その四、ジュエルエンブレムが使える様になると、立身出世が思うがまま、しかも良縁に恵まれるとの事。事実、ジュエルエンブレムを使える様になった農家の娘が、貴族の嫁になった事がある。


 ……そして一番大事なその五。

 ジュエルエンブレムは血統継承が主である。かつアムールの加護を受けた美しい容姿の者。例外もあるらしいが、平民のフツメンがジュエルエンブレムを使える様になった事例はほぼないそうだ。

 つまり、俺にはほぼ不可能って事。

(こればっかりは農民に生まれた事を感謝だな。ジュエルエンブレムを使えない貴族の子弟は悲惨らしいし)

 二十歳を過ぎてジュエルエンブレムを使えない者は廃嫡にされ、庶民扱いとなる。

 女性なら商人や騎士に嫁ぐって手があるけど、男は悲惨だ。

 事務仕事にありつければ良い方で、殆んどの者が家族からも黙殺されてしまう。

 冷や飯食いならぬ、カビパン食いなる言葉があるくらいだ。


「でも、ジュエルエンブレムを使える人は魔物と戦わなきゃ駄目なんでしょ?」

 なぜ、こんな無法がまかり通るのか。貴族は騎士や兵士を率いて、魔物を討伐する義務があるそうだ。

 オリジナルジュエル持ちなら良いが、Bランク以下の貴族や騎士の死亡率はえげつないらしい。


「トールは父さんの後を継いで、農家になってもらうんだから心配するな」

 パパンの、気遣いが心に沁みる。俺は、どう足掻いてもジュエルエンブレムを持てない。

 今の言葉は夢が破れても、傷つかない為のフォローなんだと思う。

 この世界の子供は皆ジュエルエンブレムに憧れる。正確に言うとジュエルエンブレムを使って活躍した英雄達に憧れるのだ。

 何しろ昔話や英雄譚の主人公達は、皆ジュエルエンブレム持ち。日本の少年が正義の味方に憧れる様に、この世界の子供はジュエルエンブレムを持った英雄達に憧れるのだ。


「うん、俺は立派な農家になるよ。父さん、お祈りが終わったら剣の稽古つけてね」

 父さんはどこで覚えたのか剣を使える。だから畑を手伝う代わりに剣を教えもらっているのだ。


「やっぱり、トールも強くなりたいんじゃない」

 姉ちゃんがしたり顔で笑う。俺は英雄になりたくて剣を習っているんじゃない。あくまで自衛の為だ。

 村を一歩出ればゴブリンやコボルトがうろついている。ある程度の年齢になれば町に買い出しに出なきゃいけない。

(姉ちゃんが婿取りになる可能性もあるからな。将来の為、選択肢を増やしておこう)

 目指すは、平和なスローライフである。


 ◇

 家はお世辞にも金持ちとは言えない。この世界の平均は分からないけど、下層に分類されるのは確かだ。

 それでも笑顔が絶えない明るい家庭である。優しく頼もしい父カイル、のんびり屋だけど、いつも笑顔の母ライラ、怒ると怖いけど優しい姉レイラ。

 飯を食べた後は勉強の時間である。国語や算数、礼儀作法も学んでいる。


「本当、トールは魔法の勉強が好きね」

 魔法を教えてくれるのは母さん。二児の母とはおもえない若さと美貌の持ち主だ。

 元厨二病患者だから魔法の勉強はテンションが上がる。それに国語や算数は前世の知識を使えば、楽勝なのだ……小学校低学年の算数でつまずく訳にはいかない。

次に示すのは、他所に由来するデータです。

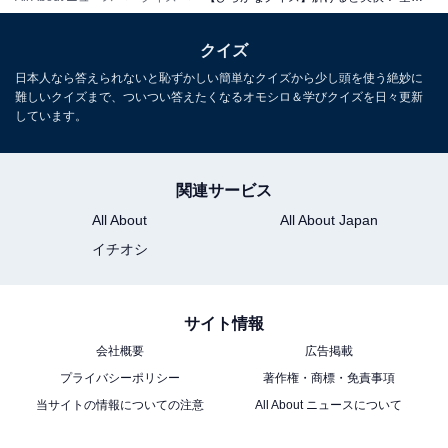
クイズ
日本人なら答えられないと恥ずかしい簡単なクイズから少し頭を使う絶妙に
難しいクイズまで、ついつい答えたくなるオモシロ＆学びクイズを日々更新
しています。
関連サービス
All About
All About Japan
イチオシ
サイト情報
会社概要
広告掲載
プライバシーポリシー
著作権・商標・免責事項
当サイトの情報についての注意
All About ニュースについて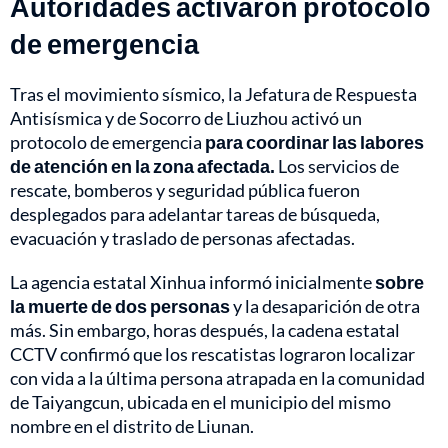
Autoridades activaron protocolo
de emergencia
Tras el movimiento sísmico, la Jefatura de Respuesta
Antisísmica y de Socorro de Liuzhou activó un
protocolo de emergencia
para coordinar las labores
de atención en la zona afectada.
Los servicios de
rescate, bomberos y seguridad pública fueron
desplegados para adelantar tareas de búsqueda,
evacuación y traslado de personas afectadas.
La agencia estatal Xinhua informó inicialmente
sobre
la muerte de dos personas
y la desaparición de otra
más. Sin embargo, horas después, la cadena estatal
CCTV confirmó que los rescatistas lograron localizar
con vida a la última persona atrapada en la comunidad
de Taiyangcun, ubicada en el municipio del mismo
nombre en el distrito de Liunan.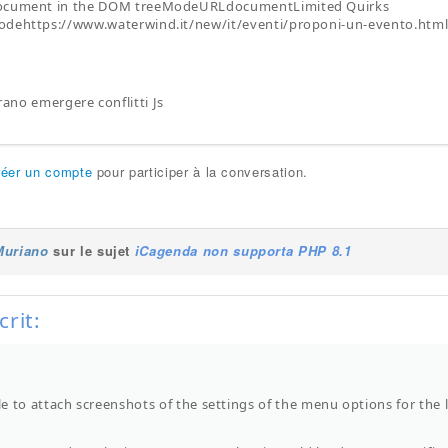
ocument in the DOM treeModeURLdocumentLimited Quirks
dehttps://www.waterwind.it/new/it/eventi/proponi-un-evento.htm
no emergere conflitti Js
réer un compte
pour participer à la conversation.
Muriano
sur le sujet
iCagenda non supporta PHP 8.1
crit:
ble to attach screenshots of the settings of the menu options for the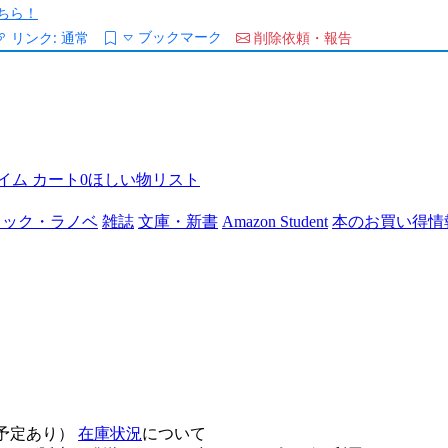
ちら！
ブックマーク
リンク:
通常
削除依頼・報告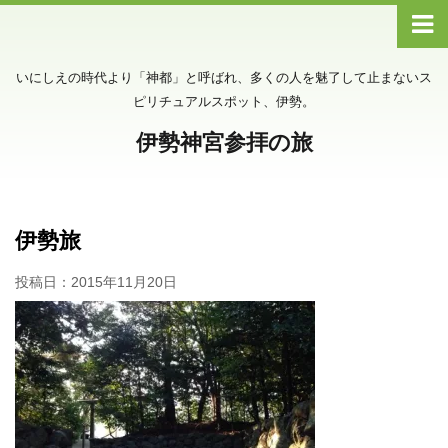
いにしえの時代より「神都」と呼ばれ、多くの人を魅了して止まないス
ピリチュアルスポット、伊勢。
伊勢神宮参拝の旅
伊勢旅
投稿日：
2015年11月20日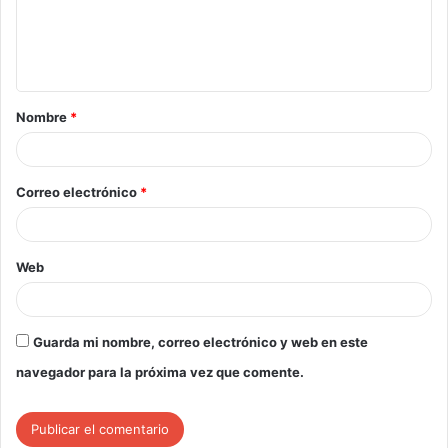
Nombre
*
Correo electrónico
*
Web
Guarda mi nombre, correo electrónico y web en este
navegador para la próxima vez que comente.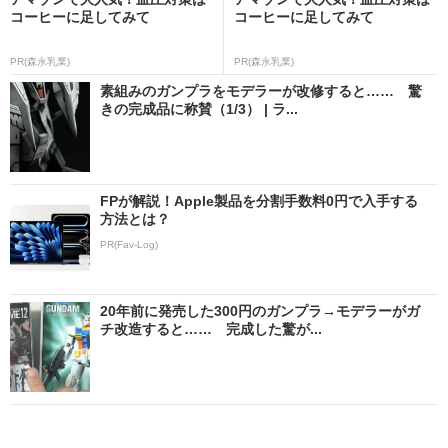
コーヒーに足してみて
コーヒーに足してみて
PR(森永乳業)
PR(森永乳業)
素組みのガンプラをモデラーが改修すると…… 驚
きの完成品に称賛（1/3） | ラ...
FPが解説！Apple製品を分割手数料0円で入手する
方法とは？
PR(Fav-Log)
20年前に発売した300円のガンプラ→モデラーがガ
チ改造すると…… 完成した驚が...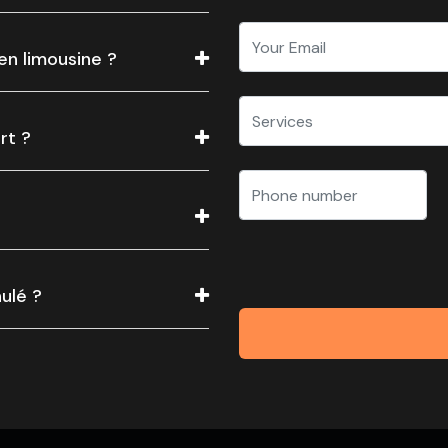
en limousine ?
rt ?
ulé ?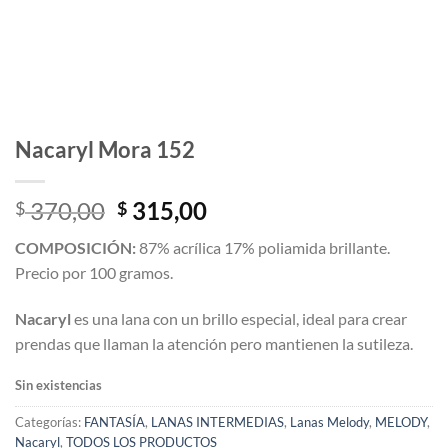
Nacaryl Mora 152
El
El
370,00
315,00
$
$
precio
precio
COMPOSICIÓN:
87% acrílica 17% poliamida brillante.
original
actual
Precio por 100 gramos.
era:
es:
$ 370,00.
$ 315,00.
Nacaryl
es una lana con un brillo especial, ideal para crear
prendas que llaman la atención pero mantienen la sutileza.
Sin existencias
Categorías:
FANTASÍA
,
LANAS INTERMEDIAS
,
Lanas Melody
,
MELODY
,
Nacaryl
,
TODOS LOS PRODUCTOS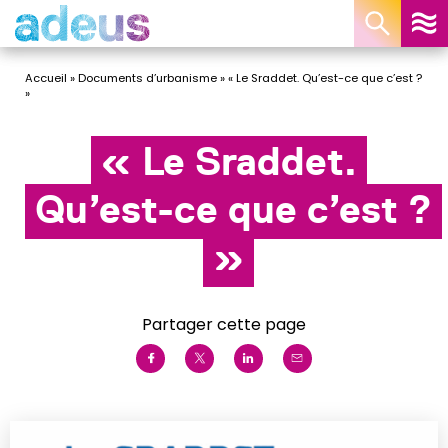
Panneau de gestion des cookies
Accueil
»
Documents d’urbanisme
»
« Le Sraddet. Qu’est-ce que c’est ?
»
« Le Sraddet.
Qu’est-ce que c’est ?
»
Partager cette page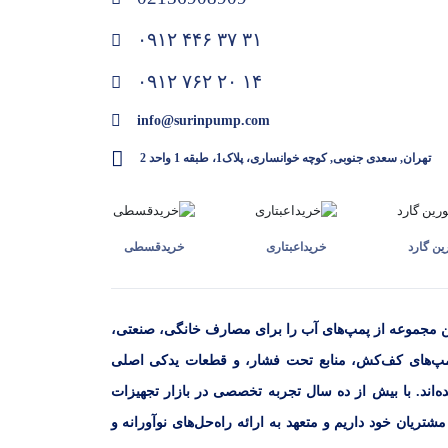
۰۹۱۲ ۴۴۶ ۳۷ ۳۱
۰۹۱۲ ۷۶۲ ۲۰ ۱۴
info@surinpump.com
تهران, سعدی جنوبی, کوچه خوانساری، پلاک1، طبقه 1 واحد 2
ن گارد
خرید‌اعبتاری
خرید‌قسطی
ن مجموعه از پمپ‌های آب را برای مصارف خانگی، صنعتی،
مپ‌های کف‌کش، منابع تحت فشار، و قطعات یدکی اصلی
‌اند. با بیش از ده سال تجربه تخصصی در بازار تجهیزات
ریان خود داریم و متعهد به ارائه راه‌حل‌های نوآورانه و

「うん、大好き。早く攻撃魔法を使える様になりたいな」

 ちなみに、俺が今使えるのは生活魔法と言われている物。


 乾燥 保存食を作る時や、濡れた物を乾かす時に使う。ちなみに生物には使用出来ない。


 草刈り 手刀で草を刈れる。植物限定。しかし、木は熟練度及び力不足の為刈れない。


 収納魔法(手籠) 三十cm四方の亜空間に物を収納出来る……現状農作物以外は入れる物がない。


「攻撃魔法はもっと大人になってからね……あら?お客様だわ」

 母さんは笑って誤魔化したけど、攻撃魔法を使うにはある制限が設けられていた。使っても良いのは、貴族や騎士、または冒険者といった魔物と戦う職業の人達だけなのだ。


「村長、なにかあったんですか?」

 訪ねてきたのは、白髪の渋い中年男性。この村の村長で、昔は騎士をしていたそうだ。


「山でゴブリンを見た者がおって、その連絡だよ……それと明日トールを貸してもらえんか?」

 村長が俺に用事?畑の手伝いとかだろうか。


「それは構いませんが。ゴブリンですか……山に冒険者でも入ったんですかね?」

 ゴブリンは臆病な魔物だ。冒険者が近付けば、直ぐに逃げる。

(ゴブリンに会った時は大声を出せば良いんだよな)

 子供の声でも逃げて行くそうだ。